India sees a 23% rise in podcast listening after the Covid-19 pandemic.
The pandemic and screen fatigue led people to seek out old favourite
audio podcasts. Podcast genre classification allows listeners to compile
a playlist of their favourite tracks; this also helps podcast streaming
services provide recommendations to users based on the genre of the
podcasts they enjoy. After the COVID-19 pandemic, the need for
educational content in all forms, including podcasts, has skyrocketed,
making it even more crucial to anticipate the genre of educational
podcasts.

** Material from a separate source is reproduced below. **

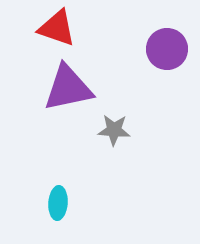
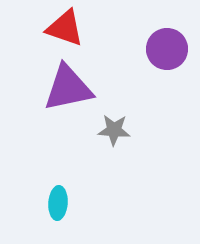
red triangle: moved 8 px right
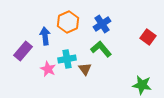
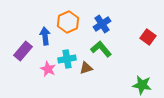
brown triangle: moved 1 px right, 1 px up; rotated 48 degrees clockwise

Educational podcasts are a sub-genre of the broader education
genre and typically involve audio recordings of discussions, lectures,
or interviews on educational topics. Education podcast genre prediction
is required to efficiently classify and arrange educational content and
make it simpler for listeners to access and absorb pertinent
information. This study focuses on Podcast Genre Prediction,
specifically for the Hindi language. In our study, our developed PodGen
dataset is used, which consists of 550 podcasts of 5 minutes each and
have a total of 26,867 sentences, where every podcast has been manually
annotated into one of the four genre categories (Horror, Motivational,
Crime, and Romance). The performance comparison of state-of-the-art
machine learning techniques on the PodGen dataset is used to demonstrate
accuracy. The best performance was observed in the case of the Support
Vector Classifier model with balanced accuracy:82.42%, precision
(weighted):83.09%, recall (weighted):82.42%, and F1
score(weighted):82.39% on testing data.